The Colorado Senate has approved a proposal to raise the state’s renewable energy mandate to 25 percent for rural electric cooperatives.
Friday’s vote came after hours of debate.
SB 252 – sponsored by state Senate President John Morse, D-Colorado Springs, and House Speaker Mark Ferrandino, D-Denver – would require rural co-ops with more than 100,000 meters, and utilities that generate and supply electricity on behalf of member cooperatives, to get 25 percent of their electricity from renewable energy sources by 2020.
The Senate still must take a third and final vote on the bill.
The bill would affect the Tri-State Generation and Transmission Association, based in Westminster, which serves 18 member cooperatives in Colorado, and Sedalia’s Intermountain Rural Electric Association (IREA), Colorado’s only electric cooperative with more than 100,000 meters.
Both IREA and Tri-State already are covered under a 2007 bill that requires they get 10 percent of their electricity supplies from renewable energy sources by 2020. IREA serves customers in several counties, including Douglas County, south of Denver.
Colorad’’s investor-owned utilities, such as Xcel Energy Inc. (NYSE: XEL), must meet a 30 percent goal by 2020.

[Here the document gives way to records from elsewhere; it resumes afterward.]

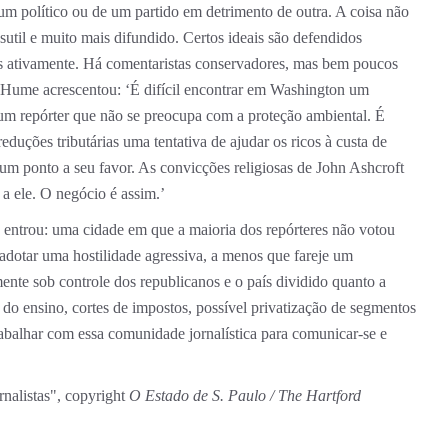
m político ou de um partido em detrimento de outra. A coisa não
util e muito mais difundido. Certos ideais são defendidos
 ativamente. Há comentaristas conservadores, mas bem poucos
’ Hume acrescentou: ‘É difícil encontrar em Washington um
ar um repórter que não se preocupa com a proteção ambiental. É
eduções tributárias uma tentativa de ajudar os ricos à custa de
 um ponto a seu favor. As convicções religiosas de John Ashcroft
a ele. O negócio é assim.’
entrou: uma cidade em que a maioria dos repórteres não votou
 adotar uma hostilidade agressiva, a menos que fareje um
nte sob controle dos republicanos e o país dividido quanto a
o ensino, cortes de impostos, possível privatização de segmentos
trabalhar com essa comunidade jornalística para comunicar-se e
rnalistas", copyright
O Estado de S. Paulo / The Hartford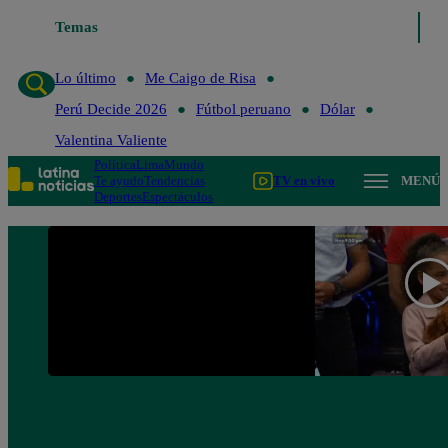
Lo último
Temas
Me Caigo de Risa
Perú Decide 2026
Fútbol peruano
Lo último
Me Caigo de Risa
Perú Decide 2026
Fútbol peruano
Dólar
Valentina Valiente
Política
Lima
Mundo
Te ayudo
Tendencias
TV en vivo
MENÚ
Deportes
Espectáculos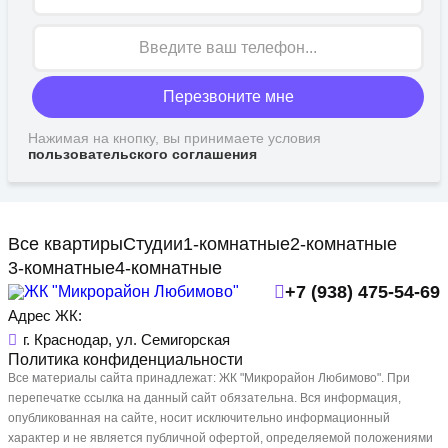
Перезвоните мне
Нажимая на кнопку, вы принимаете условия
пользовательского соглашения
Все квартиры
Студии
1-комнатные
2-комнатные
3-комнатные
4-комнатные
+7 (938) 475-54-69
Адрес ЖК:
г. Краснодар, ул. Семигорская
Политика конфиденциальности
Все материалы сайта принадлежат: ЖК "Микрорайон Любимово". При
перепечатке ссылка на данный сайт обязательна. Вся информация,
опубликованная на сайте, носит исключительно информационный
характер и не является публичной офертой, определяемой положениями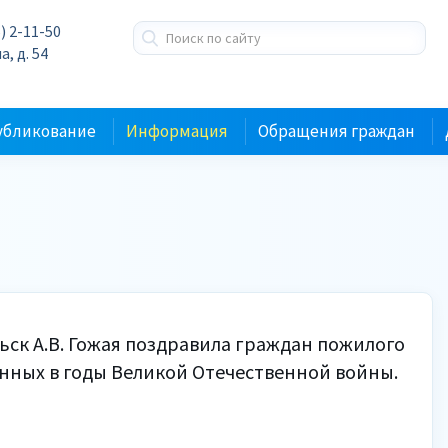
) 2-11-50
а, д. 54
убликование
Информация
Обращения граждан
брьск А.В. Гожая поздравила граждан пожилого
нных в годы Великой Отечественной войны.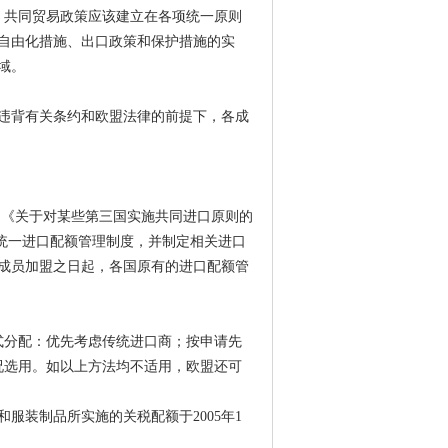
，共同贸易政策应该建立在各项统一原则
自由化措施、出口政策和保护措施的实
域。
违背有关条约和欧盟法律的前提下，各成
则》和《关于对某些第三国实施共同进口原则的
行统一进口配额管理制度，并制定相关进口
成员加盟之日起，各国原有的进口配额管
式分配：优先考虑传统进口商；按申请先
况选用。如以上方法均不适用，欧盟还可
服装制品所实施的关税配额于2005年1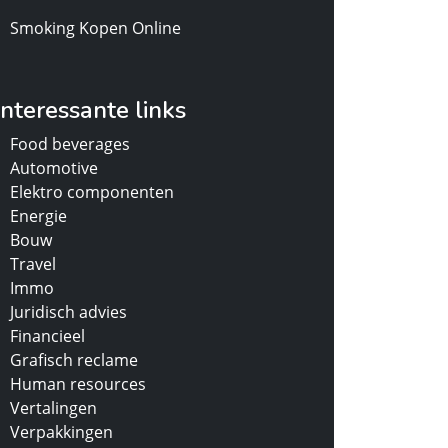
Smoking Kopen Online
Interessante links
Food beverages
Automotive
Elektro componenten
Energie
Bouw
Travel
Immo
Juridisch advies
Financieel
Grafisch reclame
Human resources
Vertalingen
Verpakkingen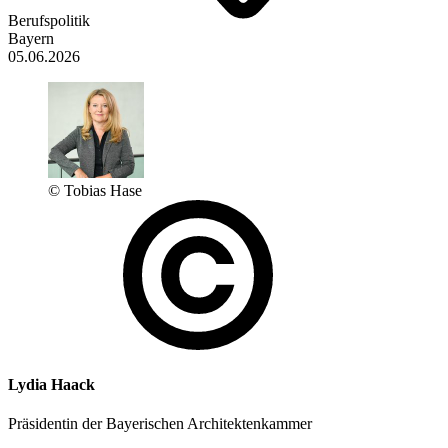
Berufspolitik
Bayern
05.06.2026
© Tobias Hase
Lydia Haack
Präsidentin der Bayerischen Architektenkammer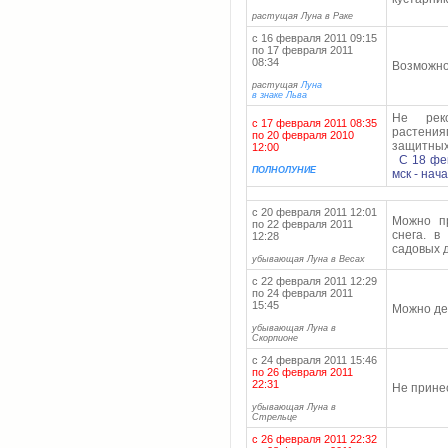
растущая Луна в Раке
с 16 февраля 2011 09:15
по 17 февраля 2011
08:34
Возможно
растущая
Луна
в знаке Льва
Не реко
с 17 февраля 2011 08:35
растения
по 20 февраля 2010
защитных
12:00
С 18 февр
ПОЛНОЛУНИЕ
мск - нач
с 20 февраля 2011 12:01
Можно п
по 22 февраля 2011
снега. в
12:28
садовых 
убывающая Луна в Весах
с 22 февраля 2011 12:29
по 24 февраля 2011
15:45
Можно де
убывающая Луна в
Скорпионе
с 24 февраля 2011 15:46
по 26 февраля 2011
22:31
Не прине
убывающая Луна в
Стрельце
с 26 февраля 2011 22:32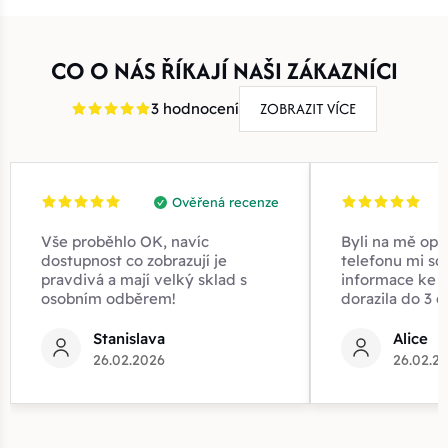
CO O NÁS ŘÍKAJÍ NAŠI ZÁKAZNÍCI
ZOBRAZIT VÍCE
3 hodnocení
Ověřená recenze
Vše proběhlo OK, navíc
Byli na mě opr
dostupnost co zobrazují je
telefonu mi sd
pravdivá a mají velký sklad s
informace ke z
osobním odběrem!
dorazila do 3 d
Stanislava
Alice
26.02.2026
26.02.2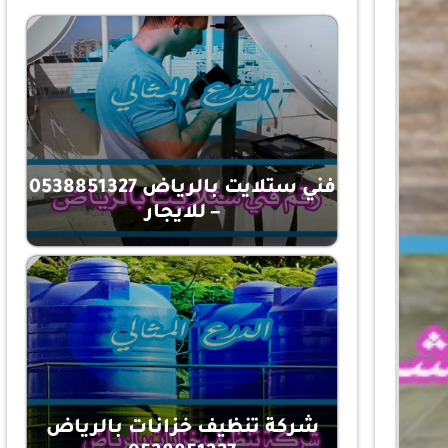
فني ستلايت بالرياض 0538851327
– للايجار
شركة تنظيف خزانات بالرياض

Opponents of the bill have argued that rural utilities are working toward the existing 10 percent standard and it would cost billions of dollars to comply with the proposed 25 percent goal by 2020.
But supporters say using more renewable energy across the state would help Colorado remain a leader in the clean energy sector.
“Colorado has become a national leader in renewable energy, but the economic and health benefits of investments in technologies, such as wind and solar, are not shared by all Coloradans,” Morse, the bill’s sponsor, said in a statement late Friday.
“Increasing the market for clean energy for our state’s largest cooperative utilities will ensure our rural utilities are working hard for rural families and businesses. It will be good for our air, individual pocketbooks, and the bottom-line for businesses,” Morse said.
The bill allows the cooperatives to raise the amount they can charge customers’ bills, from 1 percent to 2 percent of the monthly bill, to help pay for new renewable energy source to meet the mandate.
If the standard cannot be met with money raised from the 2 percent surcharge, then the utility doesn’t have to meet the goal, according to a statement from the Senate Majority office late Friday.
The bill also allows projects that use methane from active and inactive coal mines, or gas produced by municipal solid waste to generate electricity, to count toward the 25 percent goal. The proposal also gives extra credit for projects completed by the end of 2015.
But Tri-State spokesman Lee Boughey said late Friday that the power generator remains opposed to the bill.
“We continue to move forward to meet the reasonable requirements of the existing renewable standard for electric cooperatives,” Boughey said via email.
“The bill’s short 6-1/2 year implementation [by 2020] time frame is unprecedented, unachievable and irresponsible. This unworkable bill demonstrates the sponsors’ failure to engage those affected and shows a fundamental lack of understanding of electric utilities,” Boughey said.
Boughey said if the bill passes as proposed, Tri-State would have to spent up to $4 billion in the next 20 years on renewable power projects as well as natural gas power plants to back up renewable energy projects and new transmission lines to connect the new plants to customers.